(GIVEN RECORDS begins)

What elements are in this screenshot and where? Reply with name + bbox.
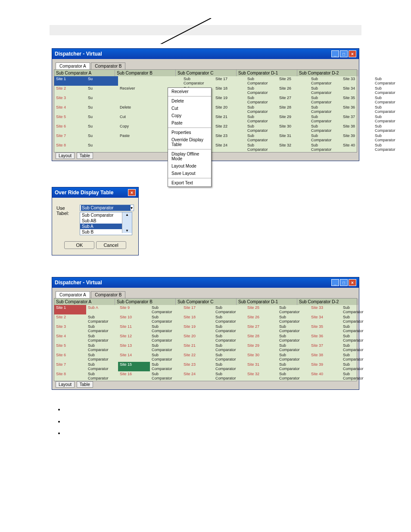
footer-layout[interactable]: Layout — [56, 152, 75, 159]
table-cell: Sub Comparator — [214, 333, 246, 343]
close-icon[interactable]: × — [128, 189, 136, 196]
table-cell: Delete — [118, 105, 150, 114]
tabs: Comparator A Comparator B — [56, 291, 357, 298]
table-cell: Sub Comparator — [214, 343, 246, 352]
titlebar[interactable]: Dispatcher - Virtual _ □ × — [52, 49, 359, 59]
col-header: Sub Comparator A — [54, 299, 115, 305]
tab-comparator-a[interactable]: Comparator A — [56, 62, 90, 69]
table-cell: Site 21 — [182, 343, 214, 352]
chevron-down-icon: ▾ — [131, 205, 133, 210]
scroll-down-icon[interactable]: ▼ — [125, 229, 129, 233]
table-cell: Sub Comparator — [150, 371, 182, 381]
footer-layout[interactable]: Layout — [56, 381, 75, 388]
table-row[interactable]: Site 4Sub ComparatorSite 12Sub Comparato… — [54, 333, 357, 343]
col-header: Sub Comparator D-2 — [297, 70, 358, 76]
table-cell: Site 18 — [182, 314, 214, 324]
table-row[interactable]: Site 1SuSub ComparatorSite 17Sub Compara… — [54, 76, 357, 86]
table-cell: Sub Comparator — [341, 314, 373, 324]
table-cell: Su — [86, 124, 118, 133]
table-cell: Sub Comparator — [341, 362, 373, 371]
ctx-display-offline[interactable]: Display Offline Mode — [168, 150, 211, 162]
table-cell: Sub Comparator — [277, 305, 309, 314]
table-cell: Site 16 — [118, 371, 150, 381]
ctx-save-layout[interactable]: Save Layout — [168, 170, 211, 177]
table-cell: Su — [86, 95, 118, 105]
footer-table[interactable]: Table — [77, 152, 93, 159]
scroll-up-icon[interactable]: ▲ — [125, 213, 129, 217]
override-display-table-dialog: Over Ride Display Table × Use Tabel: Sub… — [52, 187, 139, 255]
ctx-delete[interactable]: Delete — [168, 97, 211, 105]
table-cell: Sub Comparator — [214, 371, 246, 381]
footer-table[interactable]: Table — [77, 381, 93, 388]
ctx-copy[interactable]: Copy — [168, 112, 211, 119]
max-icon[interactable]: □ — [340, 279, 348, 286]
table-cell: Sub Comparator — [277, 343, 309, 352]
ok-button[interactable]: OK — [64, 241, 94, 249]
scrollbar[interactable]: ▲ ▼ — [122, 212, 132, 233]
min-icon[interactable]: _ — [331, 50, 339, 57]
table-cell: Sub Comparator — [214, 352, 246, 362]
table-row[interactable]: Site 1Sub ASite 9Sub ComparatorSite 17Su… — [54, 305, 357, 314]
context-menu[interactable]: Receiver Delete Cut Copy Paste Propertie… — [168, 87, 212, 187]
table-cell: Sub Comparator — [309, 105, 341, 114]
table-cell: Sub Comparator — [341, 371, 373, 381]
table-cell: Site 1 — [54, 76, 86, 86]
table-cell: Su — [86, 114, 118, 124]
ctx-export-text[interactable]: Export Text — [168, 179, 211, 187]
table-cell: Site 2 — [54, 314, 86, 324]
use-table-combo[interactable]: Sub Comparator ▾ — [80, 205, 134, 211]
bullet-1 — [65, 405, 359, 414]
table-listbox[interactable]: ▲ ▼ Sub Comparator Sub AB Sub A Sub B — [80, 212, 132, 235]
table-cell: Site 22 — [182, 352, 214, 362]
cancel-button[interactable]: Cancel — [96, 241, 126, 249]
close-icon[interactable]: × — [349, 279, 356, 286]
table-cell — [150, 76, 182, 86]
table-header: Sub Comparator A Sub Comparator B Sub Co… — [54, 299, 357, 305]
min-icon[interactable]: _ — [331, 279, 339, 286]
table-cell: Sub Comparator — [246, 86, 277, 95]
table-row[interactable]: Site 5Sub ComparatorSite 13Sub Comparato… — [54, 343, 357, 352]
table-cell: Site 33 — [341, 76, 373, 86]
tab-comparator-b[interactable]: Comparator B — [91, 291, 125, 298]
table-row[interactable]: Site 6Sub ComparatorSite 14Sub Comparato… — [54, 352, 357, 362]
titlebar[interactable]: Dispatcher - Virtual _ □ × — [52, 277, 359, 288]
ctx-receiver[interactable]: Receiver — [168, 88, 211, 95]
ctx-properties[interactable]: Properties — [168, 129, 211, 136]
max-icon[interactable]: □ — [340, 50, 348, 57]
tab-comparator-b[interactable]: Comparator B — [91, 62, 125, 69]
tab-comparator-a[interactable]: Comparator A — [56, 291, 90, 298]
table-area: Sub Comparator A Sub Comparator B Sub Co… — [54, 69, 357, 152]
ctx-layout-mode[interactable]: Layout Mode — [168, 162, 211, 170]
table-cell: Site 19 — [214, 95, 246, 105]
table-cell: Sub Comparator — [86, 343, 118, 352]
dialog-titlebar[interactable]: Over Ride Display Table × — [52, 187, 138, 198]
ctx-cut[interactable]: Cut — [168, 105, 211, 112]
table-cell: Sub Comparator — [214, 324, 246, 333]
table-row[interactable]: Site 2Sub ComparatorSite 10Sub Comparato… — [54, 314, 357, 324]
table-cell: Site 6 — [54, 124, 86, 133]
table-cell: Site 36 — [309, 333, 341, 343]
table-cell: Sub Comparator — [341, 352, 373, 362]
ctx-override-display-table[interactable]: Override Display Table — [168, 136, 211, 148]
table-cell: Sub Comparator — [373, 133, 405, 143]
table-row[interactable]: Site 8Sub ComparatorSite 16Sub Comparato… — [54, 371, 357, 381]
table-cell: Site 13 — [118, 343, 150, 352]
table-cell: Sub Comparator — [150, 324, 182, 333]
table-cell: Sub Comparator — [373, 143, 405, 152]
table-cell: Sub Comparator — [277, 362, 309, 371]
close-icon[interactable]: × — [349, 50, 356, 57]
table-cell: Sub Comparator — [86, 371, 118, 381]
window-footer: Layout Table — [54, 381, 357, 388]
table-row[interactable]: Site 7Sub ComparatorSite 15Sub Comparato… — [54, 362, 357, 371]
table-cell: Site 25 — [246, 305, 277, 314]
table-cell: Sub Comparator — [373, 95, 405, 105]
combo-value: Sub Comparator — [81, 205, 131, 211]
table-cell: Su — [86, 86, 118, 95]
table-cell: Site 8 — [54, 143, 86, 152]
table-cell: Site 3 — [54, 95, 86, 105]
table-row[interactable]: Site 3Sub ComparatorSite 11Sub Comparato… — [54, 324, 357, 333]
ctx-paste[interactable]: Paste — [168, 119, 211, 127]
table-cell: Sub Comparator — [277, 352, 309, 362]
table-cell: Sub Comparator — [373, 76, 405, 86]
table-cell: Site 31 — [246, 362, 277, 371]
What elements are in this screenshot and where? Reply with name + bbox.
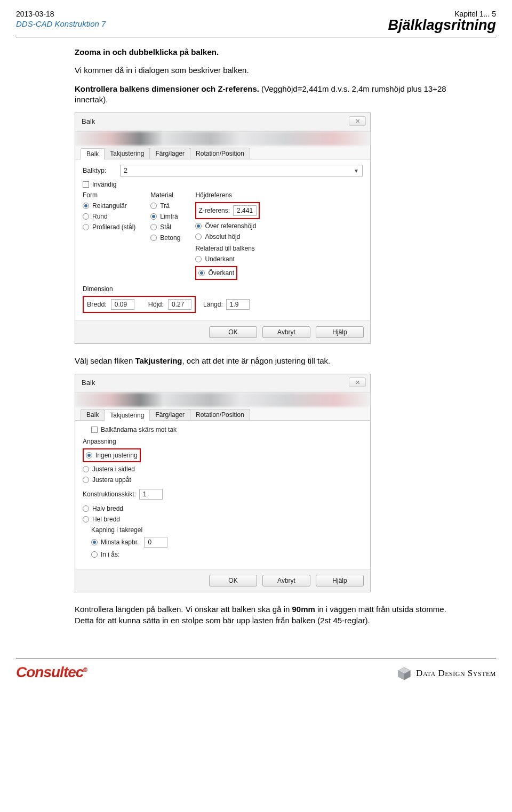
material-group: Material Trä Limträ Stål Betong	[150, 191, 180, 280]
radio-rektangular[interactable]: Rektangulär	[83, 202, 135, 210]
tab-rotation-position[interactable]: Rotation/Position	[190, 148, 250, 159]
page-title: Bjälklagsritning	[388, 17, 496, 34]
header-rule	[16, 37, 496, 37]
radio-stal-label: Stål	[160, 223, 171, 231]
dialog1-background-blur	[75, 132, 370, 146]
hjalp-button[interactable]: Hjälp	[316, 326, 364, 338]
close-icon[interactable]: ✕	[349, 116, 366, 126]
radio-inas-label: In i ås:	[101, 551, 119, 558]
radio-stal[interactable]: Stål	[150, 223, 180, 231]
close-icon[interactable]: ✕	[349, 377, 366, 387]
radio-icon	[86, 452, 92, 459]
radio-rund[interactable]: Rund	[83, 213, 135, 220]
dialog1-title: Balk	[82, 117, 95, 125]
radio-icon	[195, 256, 202, 262]
radio-icon	[83, 477, 89, 483]
product-name: DDS-CAD Konstruktion 7	[16, 19, 106, 28]
dimension-heading: Dimension	[83, 285, 363, 293]
ok-button[interactable]: OK	[209, 575, 257, 586]
tab-balk[interactable]: Balk	[81, 409, 105, 420]
radio-minsta-kapbr[interactable]: Minsta kapbr. 0	[91, 537, 363, 548]
invandig-checkbox[interactable]: Invändig	[83, 181, 363, 188]
consultec-logo: Consultec®	[16, 664, 87, 681]
radio-icon	[150, 235, 157, 241]
radio-under-label: Underkant	[205, 255, 234, 263]
radio-icon	[83, 213, 89, 220]
radio-minsta-label: Minsta kapbr.	[101, 538, 139, 546]
hojd-label: Höjd:	[148, 301, 164, 308]
para-2: Vi kommer då in i dialogen som beskriver…	[75, 65, 459, 76]
avbryt-button[interactable]: Avbryt	[262, 326, 310, 338]
tab-farglager[interactable]: Färg/lager	[149, 409, 190, 420]
balk-dialog-2: Balk ✕ Balk Takjustering Färg/lager Rota…	[75, 374, 371, 592]
checkbox-icon	[91, 427, 98, 433]
bredd-input[interactable]: 0.09	[111, 299, 134, 310]
para-4c: , och att det inte är någon justering ti…	[182, 356, 330, 365]
ok-button[interactable]: OK	[209, 326, 257, 338]
dialog2-buttons: OK Avbryt Hjälp	[75, 569, 370, 592]
radio-icon	[150, 203, 157, 209]
avbryt-button[interactable]: Avbryt	[262, 575, 310, 586]
radio-icon	[83, 516, 89, 522]
dialog1-tabs: Balk Takjustering Färg/lager Rotation/Po…	[75, 146, 370, 159]
hjalp-button[interactable]: Hjälp	[316, 575, 364, 586]
hojd-heading: Höjdreferens	[195, 191, 260, 199]
tab-takjustering[interactable]: Takjustering	[104, 148, 150, 159]
balktyp-select[interactable]: 2 ▼	[120, 165, 363, 176]
tab-balk[interactable]: Balk	[81, 148, 105, 159]
tab-takjustering[interactable]: Takjustering	[104, 409, 150, 421]
para-4b: Takjustering	[135, 356, 182, 365]
radio-halv-label: Halv bredd	[92, 505, 123, 512]
para-5b: 90mm	[292, 605, 315, 614]
balkandarna-checkbox[interactable]: Balkändarna skärs mot tak	[91, 426, 363, 433]
radio-in-i-as[interactable]: In i ås:	[91, 551, 363, 558]
dialog1-buttons: OK Avbryt Hjälp	[75, 320, 370, 343]
para-1-text: Zooma in och dubbelklicka på balken.	[75, 47, 219, 57]
page-footer: Consultec® Data Design System	[16, 658, 496, 681]
radio-justera-uppat[interactable]: Justera uppåt	[83, 476, 363, 484]
radio-profilerad[interactable]: Profilerad (stål)	[83, 223, 135, 231]
radio-icon	[195, 223, 202, 229]
radio-absolut-hojd[interactable]: Absolut höjd	[195, 233, 260, 240]
radio-halv-bredd[interactable]: Halv bredd	[83, 505, 363, 512]
para-4: Välj sedan fliken Takjustering, och att …	[75, 356, 459, 366]
radio-justera-sidled[interactable]: Justera i sidled	[83, 465, 363, 473]
consultec-text: Consultec	[16, 664, 83, 680]
doc-date: 2013-03-18	[16, 10, 106, 18]
radio-underkant[interactable]: Underkant	[195, 255, 260, 263]
para-3-bold: Kontrollera balkens dimensioner och Z-re…	[75, 84, 259, 93]
minsta-kapbr-input[interactable]: 0	[144, 537, 167, 548]
konstruktionsskikt-input[interactable]: 1	[139, 489, 163, 500]
registered-mark: ®	[83, 666, 87, 672]
cube-icon	[397, 666, 412, 681]
bredd-label: Bredd:	[87, 301, 107, 308]
overkant-highlight: Överkant	[195, 266, 237, 280]
radio-betong[interactable]: Betong	[150, 234, 180, 242]
dialog2-title: Balk	[82, 379, 95, 387]
dimension-highlight: Bredd: 0.09 Höjd: 0.27	[83, 296, 196, 313]
radio-tra[interactable]: Trä	[150, 202, 180, 210]
radio-over-referenshojd[interactable]: Över referenshöjd	[195, 222, 260, 230]
para-4a: Välj sedan fliken	[75, 356, 135, 365]
radio-prof-label: Profilerad (stål)	[92, 223, 135, 231]
header-left: 2013-03-18 DDS-CAD Konstruktion 7	[16, 10, 106, 34]
radio-ingen-justering[interactable]: Ingen justering	[86, 452, 138, 459]
balktyp-value: 2	[124, 167, 127, 174]
tab-farglager[interactable]: Färg/lager	[149, 148, 190, 159]
content: Zooma in och dubbelklicka på balken. Vi …	[75, 47, 459, 626]
tab-rotation-position[interactable]: Rotation/Position	[190, 409, 250, 420]
dialog1-columns: Form Rektangulär Rund Profilerad (stål) …	[83, 191, 363, 280]
form-group: Form Rektangulär Rund Profilerad (stål)	[83, 191, 135, 280]
para-3: Kontrollera balkens dimensioner och Z-re…	[75, 84, 459, 106]
radio-icon	[150, 224, 157, 230]
zref-input[interactable]: 2.441	[233, 205, 257, 216]
radio-hel-bredd[interactable]: Hel bredd	[83, 516, 363, 523]
hojd-input[interactable]: 0.27	[168, 299, 191, 310]
checkbox-icon	[83, 181, 89, 188]
hojdreferens-group: Höjdreferens Z-referens: 2.441 Över refe…	[195, 191, 260, 280]
radio-limtra[interactable]: Limträ	[150, 213, 180, 220]
para-1: Zooma in och dubbelklicka på balken.	[75, 47, 459, 58]
radio-overkant[interactable]: Överkant	[198, 269, 234, 277]
langd-input[interactable]: 1.9	[226, 299, 250, 310]
radio-icon	[83, 224, 89, 230]
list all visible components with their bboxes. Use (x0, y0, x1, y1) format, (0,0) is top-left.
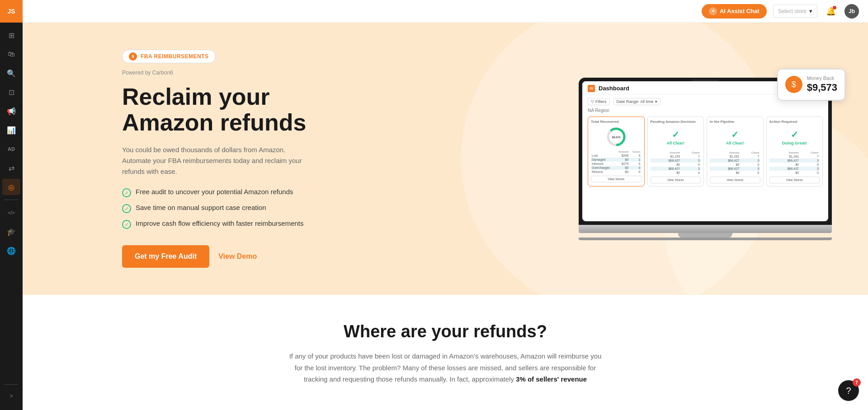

(GIVEN RECORDS ends)

● **WHAT TO PRODUCE**: Total lines holding "balktyp" in the records: report this figure alone.

● **SOLUTION TO THIS PROBLEM**: 2